Your marriage is a sham. If you want a better life, move on and divorce him. It's really simple. Just that first step is the hardest part.


----------



## MattMatt (May 19, 2012)

See a divorce lawyer to at least explore your options.


----------



## HopeForBetterEnding (Feb 13, 2017)

GuyInColorado: I know it's terrible now. But I don't think it's a sham before his affair. Could you explain for me why you think like this? Thanks!

MattMatt: I still want to save my marriage. At least, I don't want to give up before I try.


----------



## MattMatt (May 19, 2012)

HopeForBetterEnding said:


> GuyInColorado: I know it's terrible now. But I don't think it's a sham before his affair. Could you explain for me why you think like this? Thanks!
> 
> MattMatt: I still want to save my marriage. At least, I don't want to give up before I try.


That is why you see a divorce lawyer now so you know what you can do legally. 

That way you can't be blindsided.


----------



## Bibi1031 (Sep 14, 2015)

You two are very young and you haven't had sex in 2 years! What are you doing with this roommate you happen to share a child with? That is why GIC called your marriage a sham. It sadly is a sham. 

Why do you want to stay with a man that cheated on you? Is this part of your culture to allow a man to decide how you are going to live with him for the rest of your life? The love will not come back more than likely. Cut your losses and leave him. Find a real man that can truly love you and not cheat on you. It doesn't have to be right now. Take you time and stop hoping for something that will probably not happen. Are you willing to live with a man that will be your roommate for the rest of your marriage?
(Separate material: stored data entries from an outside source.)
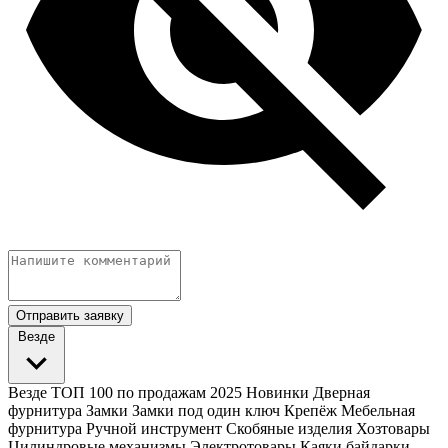
Отправить заявку
Везде
Везде
ТОП 100 по продажам 2025
Новинки
Дверная
фурнитура
Замки
Замки под один ключ
Крепёж
Мебельная
фурнитура
Ручной инструмент
Скобяные изделия
Хозтовары
Цилиндровые механизмы
Электротовары
Каяки байдарки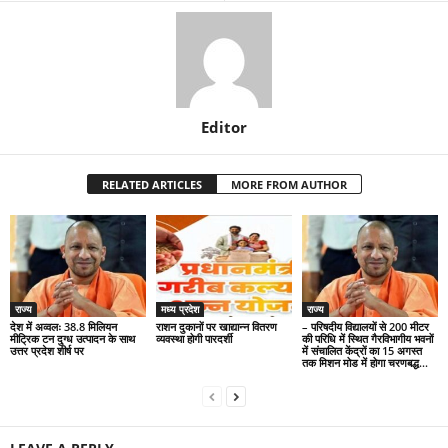
Editor
RELATED ARTICLES
MORE FROM AUTHOR
राज्य
मध्य प्रदेश
राज्य
देश में अव्वलः 38.8 मिलियन
राशन दुकानों पर खाद्यान्न वितरण
– परिषदीय विद्यालयों से 200 मीटर
मीट्रिक टन दुग्ध उत्पादन के साथ
व्यवस्था होगी पारदर्शी
की परिधि में स्थित गैरविभागीय भवनों
उत्तर प्रदेश शीर्ष पर
में संचालित केंद्रों का 15 अगस्त
तक मिशन मोड में होगा चरणबद्ध...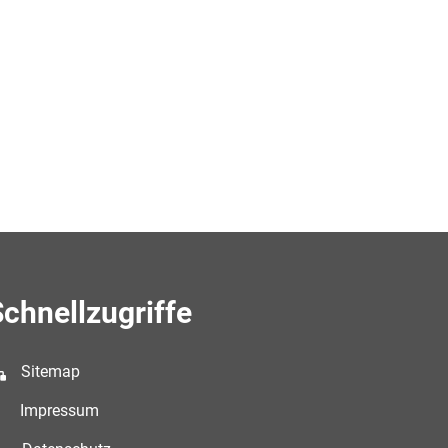
chnellzugriffe
Sitemap
Impressum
I'm sorry that this is harsh, but you are living in denial about your marriage.


----------



## Emerging Buddhist (Apr 7, 2016)

"Attractiveness" is misplaced reasoning when relationships break down... comparisons are created from hurt and take away from our focus of learning what stones really lie in our path.

Are there any complications with you separating from your husband in the country you are currently in with visas or binding agreements?

If not, then it's time to help your husband be aware to the reality that he does not have as much of the control as he thinks. You are not stuck... you cannot go backwards in the relationship and you cannot stay where you are, only one direction to go as you shared that cannot be in a marriage without love and a lot of betrayal.

Can you trust him to not betray you again?

That is a question you need your heart and your mind aligned with... love yourself enough to not be at the end of his indecision, is self mindful and sure you want him back?

Remember, you cannot make him do anything and that things we cannot control are teaching us to let go...


----------



## HopeForBetterEnding (Feb 13, 2017)

@MattMatt: Thanks for your advice. I'll see a lawyer soon!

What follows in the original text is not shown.